Wilton board mulls hamlet zone changes

The Town Board wants to improve development rules for its hamlet zones located in several parts o


The Town Board wants to improve development rules for its hamlet zones located in several parts of Wilton so that they are more pedestrian-friendly and more visually attractive.

Town Planner Kate Maynard has developed a list of proposed hamlet zone changes that would accomplish these improvements.

The town introduced the hamlet zones into the zoning code three years ago.

The zones include the Maple Avenue hamlet at Route 9 and Northern Pines Road, the Wilton hamlet at Route 9 and Parkhurst Road and the Gurn Spring hamlet at Ballard and Traver roads.

To make the proposals easier to understand, Maynard used examples of successful hamlet-type zoning in Saratoga Springs, Malta and Clifton Park.

“The overall concern with the current zoning schedule for H-1 [hamlet zone] is that the setbacks, frontage and minimum lot-size requirements will promote only a more larger-scaled, spread-out manner of development,” Maynard said in her proposal to the Town Board.

The current hamlet zones don’t accomplish the “compact, walkable environment envisioned in the 21st Century Commission Plan and discussed extensively,” she said.

The 21st Century Commission Plan is the town’s latest comprehensive planning document. It encourages neighborhood centers or gathering places called hamlets.

Deputy Supervisor Raymond O’Conor said at this month’s Town Board meeting that an example of how the hamlet zoning has not lived up to its purpose is the nearly completed CVS drug store on Route 9 near the Northern Pines Road intersection.

O’Conor said instead of having the pharmacy and drug store located up near Route 9, the building is set well back with a large parking lot along Route 9.

Maynard’s proposal to change the hamlet zone includes changing the front, side and rear setbacks in the zone to bring a building up closer to the road but still allow space for a sidewalk, ornamental trees and street lighting.

The current setback in the hamlet zone is between 45 feet and 65 feet from the property line.

Maynard said when you include the town’s 15 foot right of way near the road, this places buildings as far back as 80 feet from the edge of the pavement. She maintains that this is too great of a distance to really support the hamlet concept.

Her recommendation is to change the front setback to between 15 and 25 feet with a side setback of 20 feet and a rear setback of 30 feet.

A key concept in this proposed change would be placing street lighting and street trees within the town’s right of way and having the required sidewalk on the property line edge “with a legal agreement that the private property owner maintain the street trees and lighting within the town’s right of way.”

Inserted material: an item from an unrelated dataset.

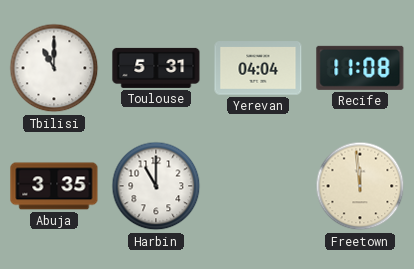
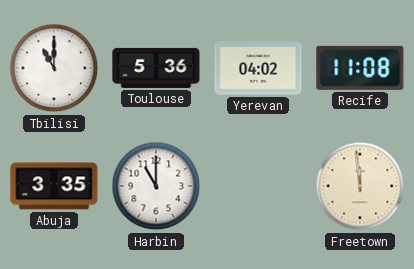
Toulouse: 5:31 -> 5:36
Yerevan: 04:04 -> 04:02
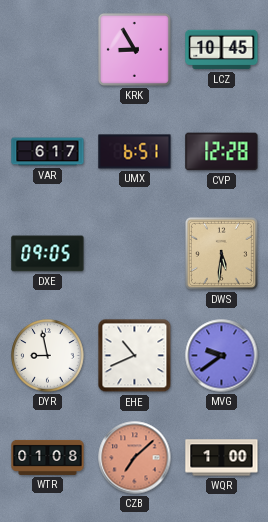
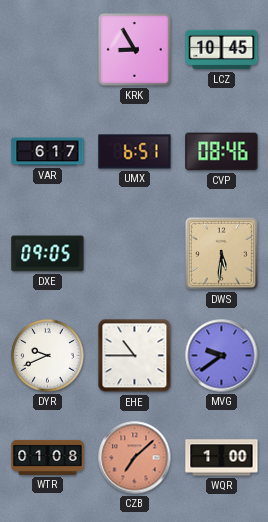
CVP: 12:28 -> 08:46
DYR: 8:58 -> 9:41
EHE: 10:41 -> 10:45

The proposed hamlet changes also call for a smaller minimum lot size. Maynard notes that the current minimum lot size in the hamlet zone is between 20,000 square feet and 120,000 square feet.

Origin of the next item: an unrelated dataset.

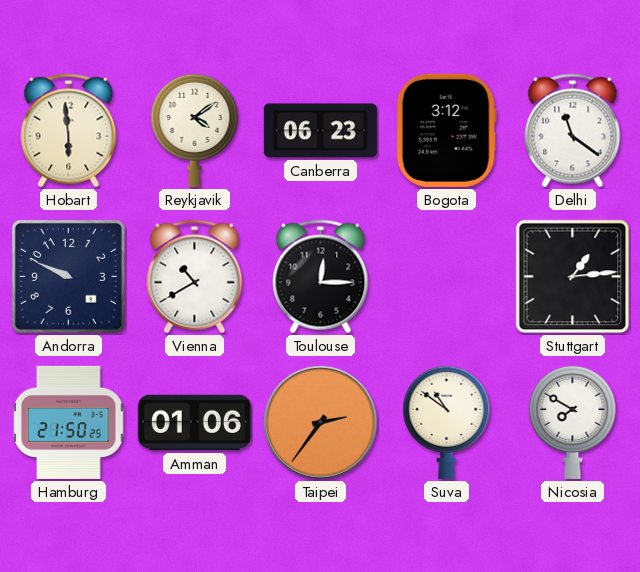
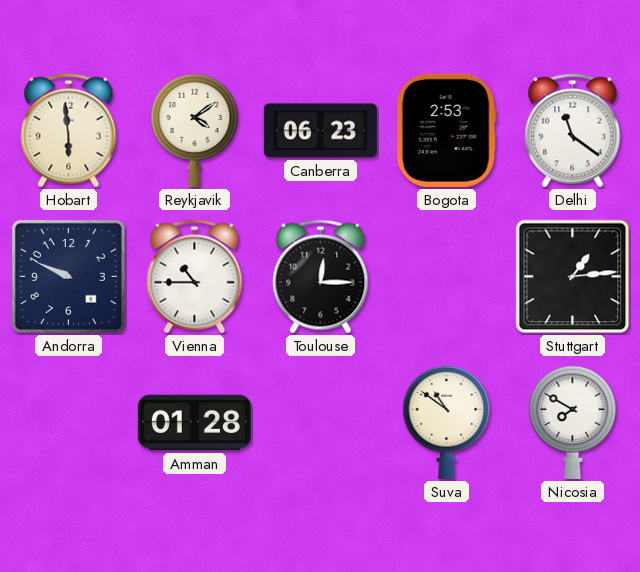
Bogota: 3:12 -> 2:53
Vienna: 10:40 -> 10:45
Hamburg: 21:50 -> none
Amman: 01:06 -> 01:28
Taipei: 2:36 -> none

The proposal recommends reducing this lot size to between 10,000 square feet and 18,000 square feet, depending on the use.

The changes also include reducing the frontage of a lot in the hamlet zone from the current 200 feet to between 60 feet and 70 feet.

The Town Board and others involved in the land-use planning process will discuss the changes at a workshop meeting at 9 a.m. Tuesday, Oct. 21, at Town Hall. The Town Board will hold a public hearing on the proposed changes at 7:15 p.m. Nov. 6 at Town Hall, 22 Traver Road.